Travis Bradford, founder and president of the Prometheus Institute for Sustainable Development, joins the postmodern crusade for the affirmative motion over at The Economist magazine: “This house believes that subsidising renewable energy is a good way to wean the world off fossil fuels.” (Voting is in its last day.)
Let’s assume (not debate) that fossil fuels are unsustainable, he says. And let’s just believe that a lot of government this-or-that can make the dilute dense and the intermittent firm. Build it, and they will come … or coerce and it will all work out.

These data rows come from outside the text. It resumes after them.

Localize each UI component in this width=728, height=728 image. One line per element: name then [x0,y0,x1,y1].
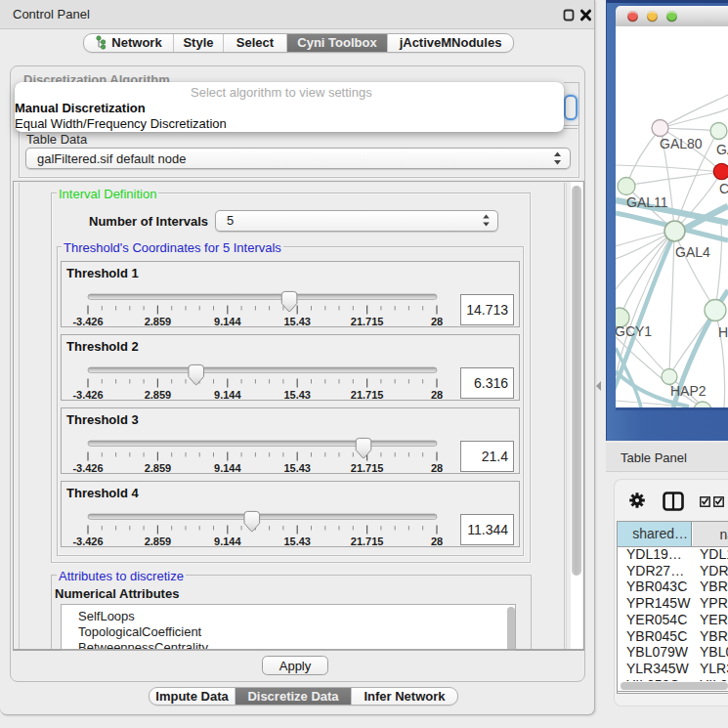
svg-text:28: 28 [431,389,443,401]
svg-text:21.715: 21.715 [351,389,384,401]
svg-text:15.43: 15.43 [283,316,311,327]
svg-text:2.859: 2.859 [145,389,172,401]
svg-text:21.715: 21.715 [351,316,384,327]
svg-text:28: 28 [431,535,443,547]
svg-text:15.43: 15.43 [283,389,311,401]
svg-text:15.43: 15.43 [283,535,311,547]
svg-text:15.43: 15.43 [283,462,311,474]
svg-text:-3.426: -3.426 [72,462,103,474]
svg-text:2.859: 2.859 [145,535,172,547]
svg-text:9.144: 9.144 [214,389,241,401]
svg-text:9.144: 9.144 [214,316,241,327]
svg-text:GAL4: GAL4 [675,244,710,260]
svg-text:GA: GA [716,142,728,157]
svg-text:GCY1: GCY1 [616,323,652,339]
svg-text:2.859: 2.859 [145,462,172,474]
svg-text:GAL11: GAL11 [626,194,668,210]
svg-text:28: 28 [431,462,443,474]
svg-text:H: H [718,324,728,340]
svg-text:21.715: 21.715 [351,462,384,474]
svg-text:21.715: 21.715 [351,535,384,547]
svg-text:HAP2: HAP2 [670,383,707,399]
svg-text:28: 28 [431,316,443,327]
svg-text:GAL80: GAL80 [660,136,703,151]
svg-text:9.144: 9.144 [214,462,241,474]
svg-text:2.859: 2.859 [145,316,172,327]
svg-text:-3.426: -3.426 [72,389,103,401]
svg-text:-3.426: -3.426 [72,316,103,327]
svg-text:-3.426: -3.426 [72,535,103,547]
svg-text:C: C [719,181,728,196]
svg-text:9.144: 9.144 [214,535,241,547]
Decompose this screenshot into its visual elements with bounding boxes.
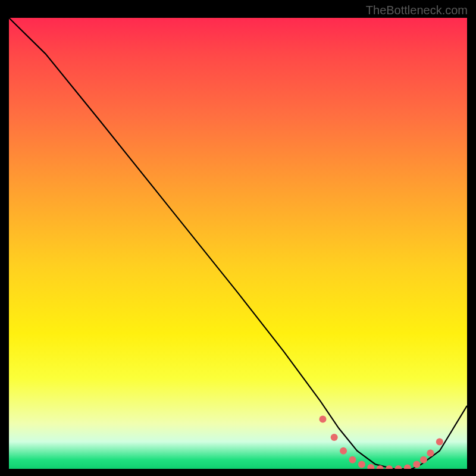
data-point [395, 465, 402, 469]
data-point [340, 447, 347, 455]
data-point [404, 465, 411, 469]
data-point [427, 450, 434, 457]
chart-svg [9, 18, 467, 469]
data-point [358, 461, 365, 468]
data-point [377, 465, 384, 469]
chart-plot-area [9, 18, 467, 469]
data-point [349, 456, 356, 464]
data-point-markers [320, 416, 443, 469]
data-point [436, 439, 443, 446]
data-point [331, 434, 338, 441]
data-point [420, 456, 427, 464]
data-point [386, 465, 393, 469]
data-point [413, 461, 420, 468]
bottleneck-curve [9, 18, 467, 469]
data-point [367, 464, 374, 469]
attribution-label: TheBottleneck.com [366, 4, 468, 17]
data-point [320, 416, 327, 423]
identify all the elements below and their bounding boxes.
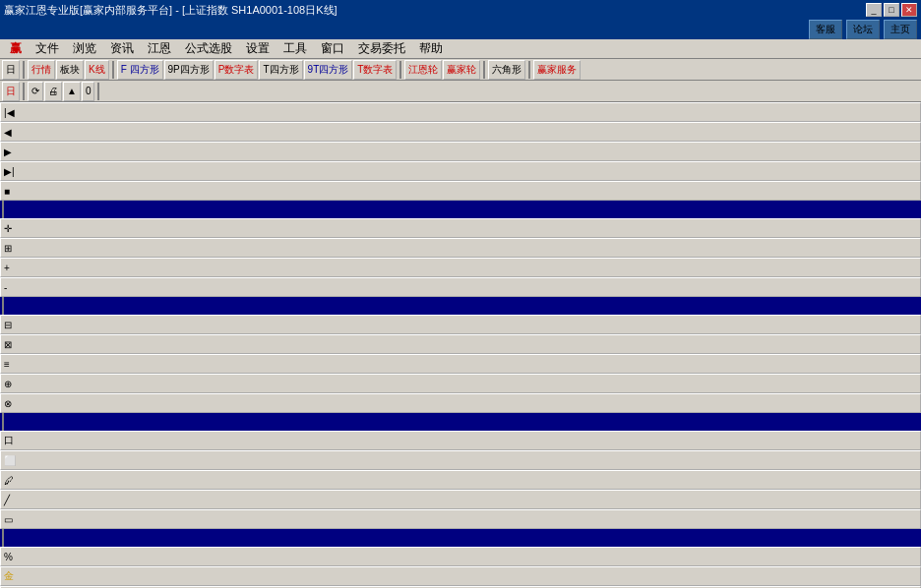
menu-settings[interactable]: 设置 bbox=[240, 38, 276, 59]
tb-box-split[interactable]: 口 bbox=[0, 431, 921, 450]
menu-file[interactable]: 文件 bbox=[30, 38, 65, 59]
service-btn-kefu[interactable]: 客服 bbox=[809, 20, 842, 39]
menu-win[interactable]: 赢 bbox=[4, 38, 28, 59]
tb-9p4[interactable]: 9P四方形 bbox=[164, 60, 214, 80]
tb-board[interactable]: 板块 bbox=[56, 60, 84, 80]
tb-misc1[interactable]: ⊕ bbox=[0, 374, 921, 393]
sep9 bbox=[2, 297, 4, 315]
tb-gold1[interactable]: 金 bbox=[0, 566, 921, 586]
tb-ruler[interactable]: ▭ bbox=[0, 509, 921, 529]
close-button[interactable]: ✕ bbox=[901, 3, 917, 17]
title-bar: 赢家江恩专业版[赢家内部服务平台] - [上证指数 SH1A0001-108日K… bbox=[0, 0, 921, 20]
menu-trade[interactable]: 交易委托 bbox=[352, 38, 411, 59]
tb-quote[interactable]: 行情 bbox=[28, 60, 55, 80]
window-title: 赢家江恩专业版[赢家内部服务平台] - [上证指数 SH1A0001-108日K… bbox=[4, 3, 338, 18]
sep1 bbox=[23, 61, 25, 79]
tb-split2[interactable]: ⊠ bbox=[0, 334, 921, 354]
sep4 bbox=[483, 61, 485, 79]
menu-tools[interactable]: 工具 bbox=[277, 38, 313, 59]
tb-split[interactable]: ⊟ bbox=[0, 315, 921, 334]
sep2 bbox=[112, 61, 114, 79]
tb-day[interactable]: 日 bbox=[2, 60, 20, 80]
tb-refresh[interactable]: ⟳ bbox=[28, 82, 43, 101]
tb-zoom-out[interactable]: - bbox=[0, 277, 921, 297]
sep8 bbox=[2, 201, 4, 218]
menu-browse[interactable]: 浏览 bbox=[67, 38, 102, 59]
tb-9t4[interactable]: 9T四方形 bbox=[304, 60, 353, 80]
tb-p4[interactable]: P数字表 bbox=[215, 60, 259, 80]
menu-bar: 赢 文件 浏览 资讯 江恩 公式选股 设置 工具 窗口 交易委托 帮助 bbox=[0, 39, 921, 59]
tb-kline[interactable]: K线 bbox=[85, 60, 109, 80]
menu-help[interactable]: 帮助 bbox=[413, 38, 449, 59]
tb-zoom-in[interactable]: + bbox=[0, 258, 921, 277]
minimize-button[interactable]: _ bbox=[866, 3, 882, 17]
sep6 bbox=[23, 83, 25, 100]
toolbar2: 日 ⟳ 🖨 ▲ 0 bbox=[0, 81, 921, 102]
tb-t4[interactable]: T四方形 bbox=[259, 60, 302, 80]
menu-gann[interactable]: 江恩 bbox=[142, 38, 177, 59]
service-bar: 客服 论坛 主页 bbox=[0, 20, 921, 39]
maximize-button[interactable]: □ bbox=[884, 3, 899, 17]
tb-grid[interactable]: ⊞ bbox=[0, 238, 921, 258]
tb-play[interactable]: ▶ bbox=[0, 142, 921, 161]
tb-f4-1[interactable]: F 四方形 bbox=[117, 60, 163, 80]
tb-box2[interactable]: ⬜ bbox=[0, 450, 921, 470]
tb-cross[interactable]: ✛ bbox=[0, 218, 921, 238]
tb-next[interactable]: ▶| bbox=[0, 161, 921, 181]
tb-brush[interactable]: 🖊 bbox=[0, 470, 921, 490]
tb-prev[interactable]: ◀ bbox=[0, 122, 921, 142]
menu-info[interactable]: 资讯 bbox=[104, 38, 140, 59]
tb-period-d[interactable]: 日 bbox=[2, 82, 20, 101]
tb-gann-wheel[interactable]: 江恩轮 bbox=[404, 60, 442, 80]
tb-tnum[interactable]: T数字表 bbox=[353, 60, 397, 80]
tb-print[interactable]: 🖨 bbox=[44, 82, 62, 101]
tb-compare[interactable]: ≡ bbox=[0, 354, 921, 374]
menu-formula[interactable]: 公式选股 bbox=[179, 38, 238, 59]
tb-stop[interactable]: ■ bbox=[0, 181, 921, 201]
sep3 bbox=[399, 61, 401, 79]
tb-arrow1[interactable]: ▲ bbox=[63, 82, 81, 101]
tb-win-wheel[interactable]: 赢家轮 bbox=[443, 60, 480, 80]
toolbar1: 日 行情 板块 K线 F 四方形 9P四方形 P数字表 T四方形 9T四方形 T… bbox=[0, 59, 921, 81]
tb-hexagon[interactable]: 六角形 bbox=[488, 60, 525, 80]
tb-line[interactable]: ╱ bbox=[0, 490, 921, 509]
tb-prev-prev[interactable]: |◀ bbox=[0, 102, 921, 122]
sep10 bbox=[2, 413, 4, 431]
sep11 bbox=[2, 529, 4, 547]
menu-window[interactable]: 窗口 bbox=[315, 38, 350, 59]
tb-win-service[interactable]: 赢家服务 bbox=[533, 60, 581, 80]
tb-misc2[interactable]: ⊗ bbox=[0, 393, 921, 413]
service-btn-luntan[interactable]: 论坛 bbox=[846, 20, 880, 39]
sep5 bbox=[528, 61, 530, 79]
tb-percent[interactable]: % bbox=[0, 547, 921, 566]
sep7 bbox=[97, 83, 99, 100]
tb-num0[interactable]: 0 bbox=[82, 82, 95, 101]
service-btn-zhuye[interactable]: 主页 bbox=[884, 20, 917, 39]
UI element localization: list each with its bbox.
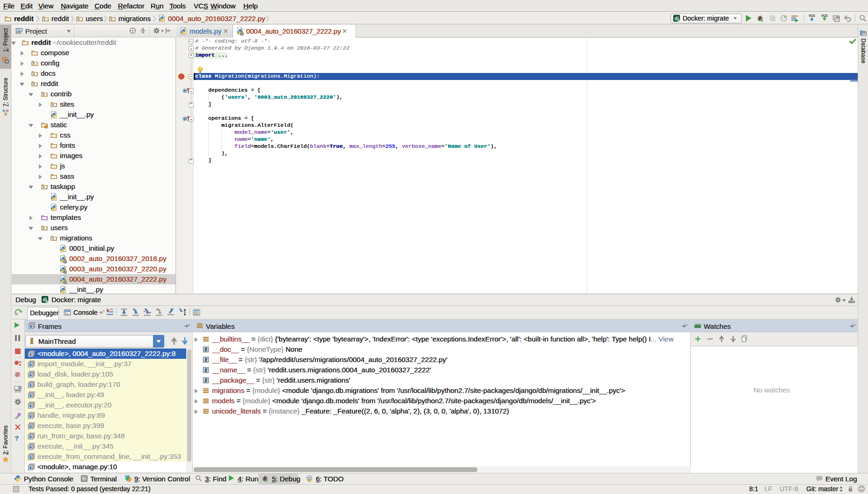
svg-text:VCS: VCS <box>809 14 815 17</box>
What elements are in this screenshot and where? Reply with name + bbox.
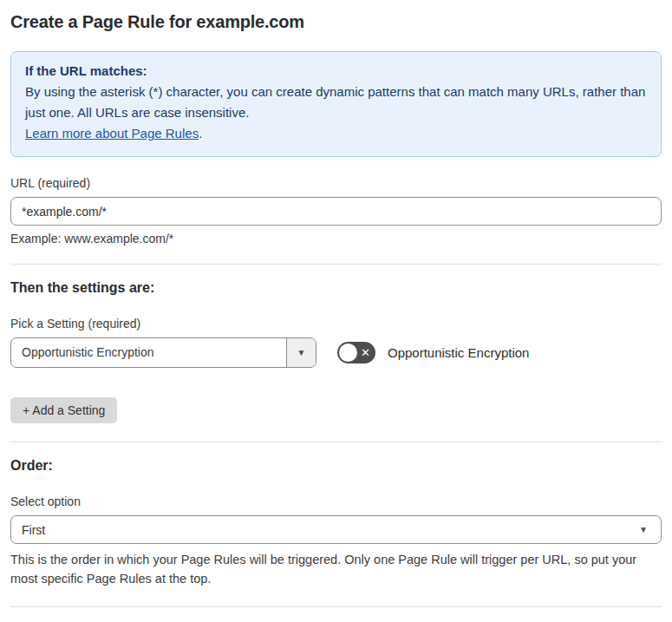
page-rule-form: Create a Page Rule for example.com If th… xyxy=(0,0,672,622)
toggle-group: ✕ Opportunistic Encryption xyxy=(337,342,529,363)
x-icon: ✕ xyxy=(361,347,370,358)
divider xyxy=(10,442,662,442)
info-box-heading: If the URL matches: xyxy=(25,61,647,82)
info-box-body: By using the asterisk (*) character, you… xyxy=(25,82,647,123)
opportunistic-encryption-toggle[interactable]: ✕ xyxy=(337,342,375,363)
url-match-info-box: If the URL matches: By using the asteris… xyxy=(10,51,662,157)
url-input[interactable] xyxy=(10,197,662,226)
caret-down-icon: ▼ xyxy=(639,525,650,534)
pick-setting-label: Pick a Setting (required) xyxy=(10,317,662,331)
url-field-label: URL (required) xyxy=(10,176,662,190)
order-help-text: This is the order in which your Page Rul… xyxy=(10,550,662,588)
setting-picker-dropdown[interactable]: Opportunistic Encryption ▼ xyxy=(10,337,316,368)
toggle-label: Opportunistic Encryption xyxy=(388,345,529,360)
setting-row: Opportunistic Encryption ▼ ✕ Opportunist… xyxy=(10,337,662,368)
divider xyxy=(10,264,662,265)
page-title: Create a Page Rule for example.com xyxy=(10,0,662,32)
settings-section-heading: Then the settings are: xyxy=(10,280,662,296)
caret-down-icon: ▼ xyxy=(297,348,306,357)
link-suffix: . xyxy=(199,126,202,141)
add-setting-button[interactable]: + Add a Setting xyxy=(10,397,117,423)
url-example-text: Example: www.example.com/* xyxy=(10,232,662,246)
toggle-knob xyxy=(339,344,357,362)
order-section-heading: Order: xyxy=(10,458,662,474)
info-box-link-line: Learn more about Page Rules. xyxy=(25,123,647,144)
divider xyxy=(10,606,662,607)
order-select-value: First xyxy=(22,523,45,537)
order-select-label: Select option xyxy=(10,494,662,508)
order-select[interactable]: First ▼ xyxy=(10,515,662,544)
setting-picker-arrow-button[interactable]: ▼ xyxy=(286,338,316,367)
setting-picker-value[interactable]: Opportunistic Encryption xyxy=(11,338,286,367)
learn-more-link[interactable]: Learn more about Page Rules xyxy=(25,126,199,141)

Bradford asserts at the beginning:
In an effort to refocus the debate on whether subsidies are a good way to wean the world off of fossil fuels, it might be useful to frame the alternatives instead of rehashing the same old arguments about whether we should. As the moderator says, we absolutely should—full stop. Now on to more earthly concerns.
Sadly, energy commentary is dominated by general writing filled with vague assertions and assumptions, apple and orange (or apple seed and apple orchard) and inappropriate analogies. A careful reading of Travis Bradford’s piece reveals a number of shortcomings.
First is his assertion that we need subsidies for renewables, period. What he means is that we need economically efficient renewables, and he is sneaking in the logical leap that subsidies will deliver this result. He also refers to the ‘heavily subsidized’ fossil fuel industry, overlooking the fact that the those subsidies are trivial relative to the volume of production. Solar gets somewhere between 30 and 100 times the subsidy that petroleum does, for instance, relative to production, according to a new study by the U.S. Energy Information Administration.
Also, his assertion is bizarre that solar has not boomed in Germany and California because of heavy subsidies, but because of “proactive policy Darwinism” by which he apparently means taxing the fittest to support the weakest. (I must have missed that part of Darwin’s work.)
He does admit that “close examination may suggest it is this policy flexibility and not excessive payments,” that explain their renewables boom (emphasis added). Of course, there was a similar boom in Spain which evaporated when subsidies were removed, suggesting that close examination probably will demonstrate it was the money.
And repeated references to falling costs and improving economics for solar, for example, avoid the real question: if greater volumes of sales would make these viable products, why are subsidies needed? Industry has no problem building plants on expectations of lower costs and viable consumer products.
In reality, the existing photovoltaics technology has long passed the point where economies of scale will bring massive reductions in costs, and the ‘learning curve’ effect will mean gradual improvements, as in other industries. A major failure of ‘clean’ energy technologies in the 1970s energy crisis was the assumption that existing technologies would be frozen, not experience falling costs like renewables.
The reality is that solar power requires a technological breakthrough to become a major part of our energy mix, and this doesn’t come from refinements on the production line, but rather from research in the laboratory. The subsidies for existing, uncompetitive technology simply lead to the installation of ineffective equipment and financial losses. The more apt analogy would be the fast breeder reactor, which was thought essential in the 1970s for development as fossil fuel scarcity raised prices and sufficient investment would create viability. Instead, the money was all wasted.
And while I haven’t audited Solyndra’s books, they appear to have gone one step beyond the mistake of getting into the business of subsidy farming. They pursued a specific technology that appeared attractive during a tight market for photovoltaic panels, which caused prices to rise, but only briefly. The mystery is why Solyndra executives expected those prices to prevail in the long term.
The answer is obvious to those who follow economic markets. There is a tendency for many analysts to misinterpret short-term price moves as permanent, representing a ‘new paradigm’ and ‘market fundamentals’, rather than short-term imbalances in supply and demand. The same is true of the assumption that ‘cheap fossil fuels’ won’t be able to meet long-term demand. Oil prices have been high for a decade because of the loss of more than three billion barrels of production due to political turmoil in various producing nations.
Mr. Bradford is right that we shouldn’t “rehash the same old arguments” and instead “frame new alternatives.” But those alternatives should not be ways to encourage investment in products that aren’t close to market competitiveness, like photovoltaics, electric vehicles and, God help us, hydrogen fuel cell cars. Wind power too despite decades of false promises of impending competitiveness.
The only thing that can help is research and development, old fashioned R&D, that will lead to effective technologies instead of subsidies that comprise high-tech ditch-digging projects.
But why is the market saying ‘no’ to the politically correct and yes to real energies? Energy density …. that is where the real technological action is as the opposition to the motion notes.